An Introduction to Survey Research
Course information
The course provides an overview of survey sampling and design, survey statistics, ethics for survey research, and survey data processing, management, and analysis. Topics include sampling decisions, questionnaire design, survey-based experiments, and parametric and non-parametric statistical tests.
Prerequisite Knowledge
Elementary knowledge of non-parametric and parametric statistics and an understanding of data cleaning and processing. No background in survey design is assumed.

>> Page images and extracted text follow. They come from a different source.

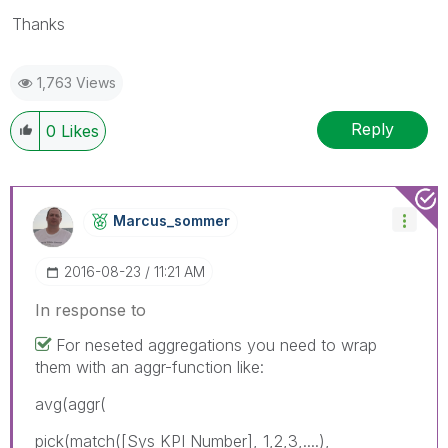
Thanks
1,763 Views
Reply
0
Likes
Marcus_sommer
‎2016-08-23
11:21 AM
In response to
For neseted aggregations you need to wrap
them with an aggr-function like:
avg(aggr(
pick(match([Sys KPI Number], 1,2,3,....),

Intended Learning Outcomes
By the end of this course learners will be able to:
- Understand key issues involved in the design of high quality surveys;
- Appreciate connections between survey length, question wording, and the quality of data generated;
- Recognise the processes behind simple and complex sampling and the controversies surrounding low response rates and potential moves away from random probability sampling;
- Have the capability to draft ethical consent forms, identify situations when different forms of ethical consent are necessary, and realise where participant anonymity may be compromised;
- Execute and interpret non-parametric statistical techniques commonly applied to survey data;
- Develop and interpret multivariate models with dichotomous, binary, ordinal and, nominal dependent variables;
- Identify problems associated with missing data and fixes to missing data problems;
- Understand the design and analysis of survey experiments embedded onto surveys;
- Have a basic understanding of latent variable models and the measurement of subjective concepts (e.g. political trust) common in the social sciences and of interest to government agencies.
Syllabus
Week 1
- Theory and Question Driven Survey Design
- The Total Survey Error Approach
- Survey Flow
Week 2
- Survey Length and Format
- Designing Meaningful Questions
- Data Capture and Generation
Week 3
- Measuring Attitudes
- Question Ordering Effects
- Open Ended Questions
Week 4
- Drawing Samples: Simple, Complex, and Probabilistic/Non-Probabilistic
- Issues of Survey non-Response and Incentivisation
- Survey Interview Modes (Face-to-Face vs. Internet)
Week 5
- Gaining Ethical Approval to Survey the Public
- Guidance in Developing Respondent Information Sheets
- Data Anonymisation
Mid-term week break
Week 6
- Survey Data Cleaning
- Interpreting Cross-Tabulations
- Basic Non-Parametric Statistics Relevant to Survey Data Analysis
Week 7
- Logic of Discrete Choice Modelling
- Logit, Probit, Ordinal Probit/Logit and Multivariate Logit Models
- Moderation and Mediation
Week 8
- Missing Data, Middle Categories, and Don't Knows
- Assumptions Behind Types of Missing Data
- Typical Fixes to Missing Data
Week 9
- Designing Survey Experiments
- Analysing Survey Based Experiments
- Complex Experiments
Week 10
- Data Reduction via Principal Components Modelling
- Introduction to Exploratory and Confirmatory Factor Analysis
- Structural Equation Modelling for Panel Data
Online Learning
- Release of recorded video and short formative assessments provided to students
- Bookable one-to-one sessions with tutors
- Collective Class Meetings at the conclusion of parts 1 and 2
- Dedicated online space with message boards, essential readings, and links to relevant examples
- Podcasts with guest experts in survey data analysis
Textbooks
Weisberg, H., 2005. The total survey error approach. Chicago: University of Chicago Press. (E-Book for Reference—available in Glasgow's library)
Clarke, H.D., Kornberg, A. and Scotto, T.J., 2010. Accentuating the Negative?. Methodology.
Assessment (for credit only)
One piece of written work constituting justification for a short survey of the student's choice and a completed draft of the survey and three short problem sets quizzes.
Software
To take our courses please use an up-to-date version of a standard browser (such as Google Chrome, Firefox, Safari, Internet Explorer or Microsoft Edge) and a PDF reader (such as Acrobat Reader). Learning material will be distributed through Moodle. We encourage all learners to install R and RStudio and we provide detailed installation instructions, but learners can also use free cloud-based services (RStudio Cloud). Learners need to install Zoom for participating in video conferencing sessions. We recommend the use of a head set for video conferencing sessions.